8 For by grace you have been saved through faith. And this is not your own doing; it is the gift of God, 9 not a result of works, so that no one may boast. Ephesians 2:8-9 (ESV)
The Old Testament says give and then you will be blessed.
The New Testament says you have been blessed, therefore give.
God is not withholding anything from you. He didn’t even withhold His own Son, but gave Him up for us all. How would He not, along with Him, graciously give us all things. How should we respond to a truth like that? What should our giving look like in light of that truth?
Should our giving remain the same as the Old Testament? Should we just keep on tithing at ten percent, because that’s what He commanded back then? That would communicate that nothing has changed, nothing new has happened. Should we argue about tithing and how its just an Old Testament thing? If our questioning still remains to how much, we’re still missing the point.
The gospel ought to change our question from how much should we give into how much should we keep.

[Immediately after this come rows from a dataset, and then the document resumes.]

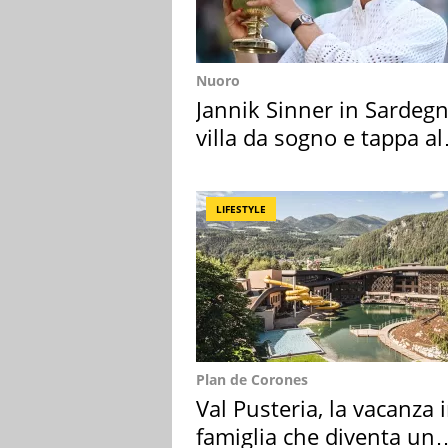
Nuoro
Jannik Sinner in Sardegn
villa da sogno e tappa al
discount
LIFESTYLE
Plan de Corones
Val Pusteria, la vacanza 
famiglia che diventa un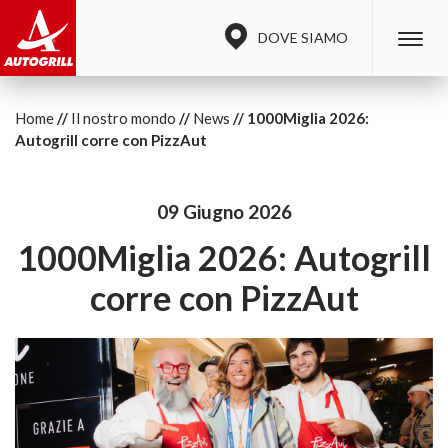
DOVE SIAMO
Home
Il nostro mondo
News
1000Miglia 2026:
Autogrill corre con PizzAut
09 Giugno 2026
1000Miglia 2026: Autogrill
corre con PizzAut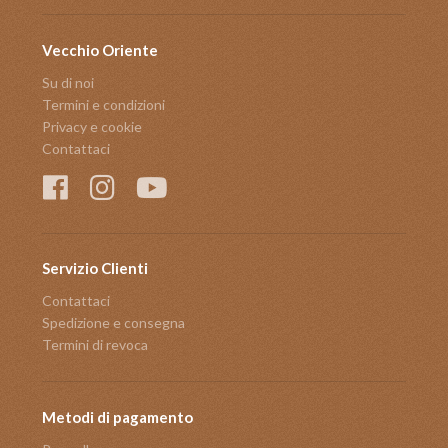
Vecchio Oriente
Su di noi
Termini e condizioni
Privacy e cookie
Contattaci
Servizio Clienti
Contattaci
Spedizione e consegna
Termini di revoca
Metodi di pagamento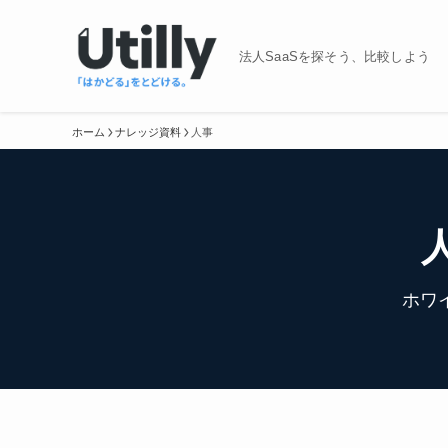
法人SaaSを探そう、比較しよう
ホーム
ナレッジ資料
人事
ホワ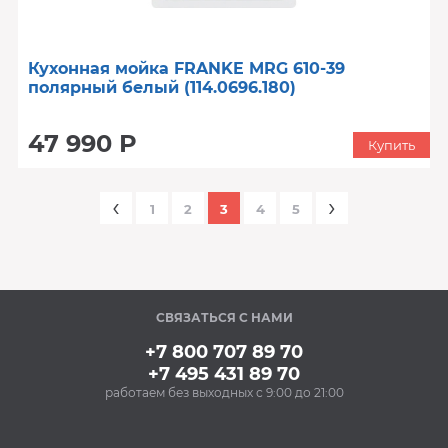
Кухонная мойка FRANKE MRG 610-39
полярный белый (114.0696.180)
47 990 Р
Купить
‹
›
1
2
3
4
5
СВЯЗАТЬСЯ С НАМИ
+7 800 707 89 70
+7 495 431 89 70
работаем без выходных с 9:00 до 21:00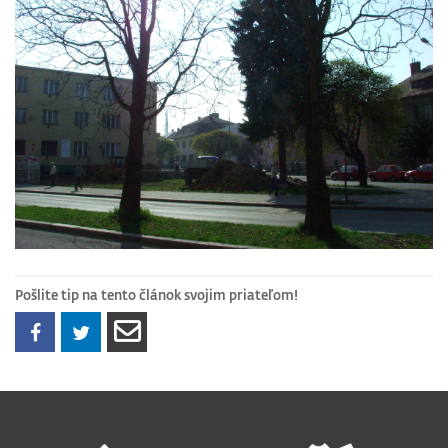
Pošlite tip na tento článok svojim priateľom!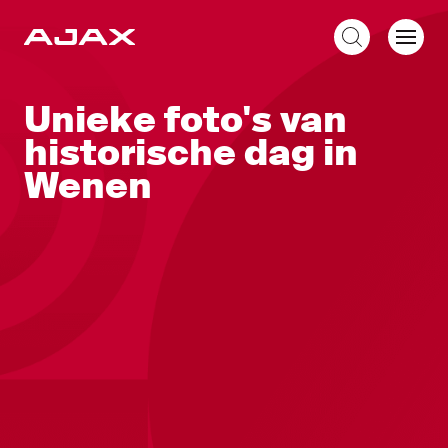
NL
Unieke foto's van
historische dag in
Wenen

Have you ever asked yourself why God has blessed you so much? What does He want us to do with all of it?
Just like we talked about last week, sex is a physical reminder that points us to the gospel, so is giving. Giving is a physical pointer, a demonstration, to the gospel. We give to missions because the gospel says when Jesus died on the cross He had people in mind from every tongue, tribe and nation. The Bible tells us that we are blessed so that we may be a blessing. To the nations. We give to the church, because Jesus gave to the church. We give up our first fruits and tithe because God gave His first fruits, His Son, to the church. We give to orphan care, because we’re reminding ourselves that while we were orphans, Jesus came to take us to the Father. We give to the poor and needy, because we’re pointing to the truth that says when we were poor Jesus came to meet our needs. When we give to the point that it hurts, not just out of our excess, we’re pointing to the truth that Jesus, though He was rich, gave it all up, so that we would become rich. By giving, we’re pointing to the reality and the truths of the gospel.
The question is what kind of gospel are we pointing to through our giving?
I’m afraid that the American church is pointing to a sad gospel. The average American church member gives away 2.58 percent of their income. 25 percent of the average church member gives nothing at all.
What kind of gospel is that pointing to? We have to preach a better gospel.
Our giving starts, not when we get jobs. It starts when we get saved.
There’s beauty in giving when you feel like you have nothing.
41 And he sat down opposite the treasury and watched the people putting money into the offering box. Many rich people put in large sums. 42 And a poor widow came and put in two small copper coins, which make a penny. 43 And he called his disciples to him and said to them, “Truly, I say to you, this poor widow has put in more than all those who are contributing to the offering box. 44 For they all contributed out of their abundance, but she out of her poverty has put in everything she had, all she had to live on.” Mark 12:41-44 (ESV)
God doesn’t need your money. If he did, he would be much happier with large sums of money. But because His desire is not your money, but your heart, He sees the widow and is more pleased with that.
We look at the widow and see her being foolish and reckless, to give all that she has to live on. Jesus looked at her and thought it was amazing. She gave out of her poverty, because she knew that her treasure was found in heaven, where moth and rust cannot destroy.
There was once a small band of believers, two thousand years ago. History would say they flipped the world upside down. Unbelievers would write about them, calling them crazy, not caring about their money, selling their possessions to care for the poor. Why were they able to do that? Because they knew they had been blessed in Christ, because of the gospel, with every spiritual blessing. They were full and able to give.
So with their giving, they pointed to an awesome gospel.
What if we did it again? Let’s flip the world upside down.